Published 26/10/2014, 17:02
© Reuters Italy's Prime Minister Renzi speaks during a meeting on the sidelines at a Europe-Asia summit (ASEM) in Milan

ROME (Reuters) - Italy has partially resolved a dispute over its 2015 budget with the European Commission, which had questioned its decision to push back targets for debt reduction, a senior Italian official said in a newspaper interview on Sunday.

The EU's executive Commission said last week that Italy's 2015 budget showed a "significant deviation" from its previous plan to achieve a balanced budget in structural terms, or adjusted for swings in the business cycle, originally scheduled for 2015, then 2016.

But cabinet undersecretary for European affairs Sandro Gozi told La Nazione newspaper a partial agreement had been reached.

The dispute with Brussels revolves around the technical issue of Italy's structural deficit, which the budget presented last week proposed to reduce by 0.1 percent of output next year. An EU source said the commission was looking for a 0.7 percent cut.

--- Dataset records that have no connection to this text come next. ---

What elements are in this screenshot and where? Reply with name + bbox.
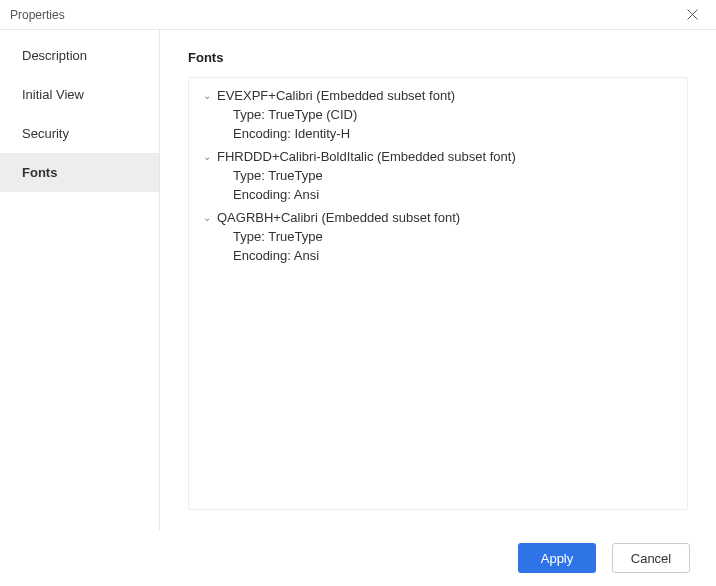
sidebar-item-initial-view[interactable]: Initial View	[0, 75, 159, 114]
font-type-value: TrueType (CID)	[268, 107, 357, 122]
font-encoding-value: Identity-H	[294, 126, 350, 141]
chevron-down-icon: ⌄	[199, 90, 215, 101]
font-type-row: Type: TrueType (CID)	[199, 105, 677, 124]
font-name: EVEXPF+Calibri (Embedded subset font)	[217, 88, 455, 103]
font-encoding-value: Ansi	[294, 187, 319, 202]
font-type-label: Type:	[233, 229, 265, 244]
font-encoding-row: Encoding: Identity-H	[199, 124, 677, 143]
font-item: ⌄ EVEXPF+Calibri (Embedded subset font) …	[199, 86, 677, 143]
sidebar-item-label: Initial View	[22, 87, 84, 102]
font-encoding-value: Ansi	[294, 248, 319, 263]
chevron-down-icon: ⌄	[199, 212, 215, 223]
font-encoding-label: Encoding:	[233, 248, 291, 263]
font-item: ⌄ FHRDDD+Calibri-BoldItalic (Embedded su…	[199, 147, 677, 204]
font-type-row: Type: TrueType	[199, 166, 677, 185]
chevron-down-icon: ⌄	[199, 151, 215, 162]
sidebar-item-label: Fonts	[22, 165, 57, 180]
font-item-header[interactable]: ⌄ EVEXPF+Calibri (Embedded subset font)	[199, 86, 677, 105]
window-title: Properties	[10, 8, 678, 22]
font-encoding-label: Encoding:	[233, 126, 291, 141]
font-type-value: TrueType	[268, 229, 322, 244]
cancel-button[interactable]: Cancel	[612, 543, 690, 573]
font-encoding-label: Encoding:	[233, 187, 291, 202]
font-item-header[interactable]: ⌄ QAGRBH+Calibri (Embedded subset font)	[199, 208, 677, 227]
sidebar-item-description[interactable]: Description	[0, 36, 159, 75]
font-type-value: TrueType	[268, 168, 322, 183]
main-panel: Fonts ⌄ EVEXPF+Calibri (Embedded subset …	[160, 30, 716, 530]
sidebar-item-label: Description	[22, 48, 87, 63]
font-item-header[interactable]: ⌄ FHRDDD+Calibri-BoldItalic (Embedded su…	[199, 147, 677, 166]
close-button[interactable]	[678, 1, 706, 29]
close-icon	[687, 9, 698, 20]
section-title: Fonts	[188, 50, 688, 65]
sidebar: Description Initial View Security Fonts	[0, 30, 160, 530]
font-type-label: Type:	[233, 168, 265, 183]
sidebar-item-security[interactable]: Security	[0, 114, 159, 153]
font-name: FHRDDD+Calibri-BoldItalic (Embedded subs…	[217, 149, 516, 164]
fonts-panel: ⌄ EVEXPF+Calibri (Embedded subset font) …	[188, 77, 688, 510]
sidebar-item-label: Security	[22, 126, 69, 141]
font-name: QAGRBH+Calibri (Embedded subset font)	[217, 210, 460, 225]
footer: Apply Cancel	[0, 530, 716, 586]
font-item: ⌄ QAGRBH+Calibri (Embedded subset font) …	[199, 208, 677, 265]
font-encoding-row: Encoding: Ansi	[199, 246, 677, 265]
sidebar-item-fonts[interactable]: Fonts	[0, 153, 159, 192]
font-encoding-row: Encoding: Ansi	[199, 185, 677, 204]
font-type-row: Type: TrueType	[199, 227, 677, 246]
titlebar: Properties	[0, 0, 716, 30]
font-type-label: Type:	[233, 107, 265, 122]
apply-button[interactable]: Apply	[518, 543, 596, 573]
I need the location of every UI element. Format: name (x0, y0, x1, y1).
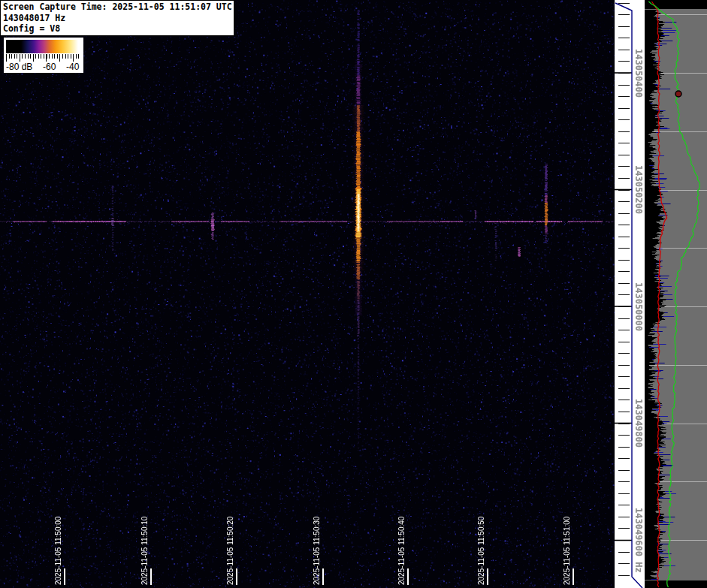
time-label: 2025-11-05 11:50:30 (313, 517, 321, 585)
time-label: 2025-11-05 11:50:20 (226, 517, 234, 585)
time-tick (64, 568, 65, 585)
time-label: 2025-11-05 11:50:40 (397, 517, 406, 585)
spectrogram-waterfall (0, 0, 615, 588)
info-overlay: Screen Capture Time: 2025-11-05 11:51:07… (0, 0, 234, 36)
time-label: 2025-11-05 11:51:00 (563, 517, 571, 585)
config-text: Config = V8 (3, 23, 231, 35)
time-tick (150, 568, 152, 585)
db-label-neg40: -40 (66, 62, 79, 72)
spectrum-graph-panel (645, 0, 707, 588)
freq-label: 143049800 (633, 399, 644, 448)
color-gradient-bar (6, 40, 81, 53)
db-label-neg60: -60 (43, 62, 56, 72)
freq-label: 143050000 (633, 282, 644, 331)
time-tick (322, 568, 324, 585)
color-scale-ruler-major (6, 54, 81, 62)
freq-label: 143049600 Hz (633, 508, 644, 573)
time-label: 2025-11-05 11:50:00 (54, 517, 62, 585)
time-label: 2025-11-05 11:50:50 (477, 517, 485, 585)
freq-label: 143050200 (633, 165, 644, 214)
center-frequency-text: 143048017 Hz (3, 13, 231, 24)
spectrum-lab-window: Screen Capture Time: 2025-11-05 11:51:07… (0, 0, 707, 588)
time-tick (573, 568, 574, 585)
time-tick (487, 568, 488, 585)
capture-time-text: Screen Capture Time: 2025-11-05 11:51:07… (3, 2, 231, 13)
time-label: 2025-11-05 11:50:10 (140, 517, 149, 585)
time-tick (236, 568, 237, 585)
color-scale-legend: -80 dB -60 -40 (4, 38, 83, 73)
time-tick (407, 568, 409, 585)
freq-label: 143050400 (633, 49, 644, 98)
db-label-neg80: -80 dB (6, 62, 32, 72)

"We agreed with the outgoing commission headed by (Jose Manuel) Barroso to adjust our deficit-GDP ratio by 0.3 percent, from the 0.1 percent adjustment previously planned," Gozi said.

The draft budget presented on Oct. 15 by Italian Prime Minister Matteo Renzi includes 18 billion euros (14.16 billion pounds) in tax cuts and pushes back the target date for achieving a structural balanced budget by another year to 2017.

Gozi said Economy Minister Pier Carlo Padoan was working on other areas of the budget, and would send a response to the commission's questions about its budget by Monday.

© Reuters. Italy's Prime Minister Renzi speaks during a meeting on the sidelines at a Europe-Asia summit (ASEM) in Milan

Italy has been pushing the commission to agree that the parlous state of its economy, which has contracted by 9 percent since 2007, and its proposed slate of economic reforms justify waiving EU debt reduction rules temporarily.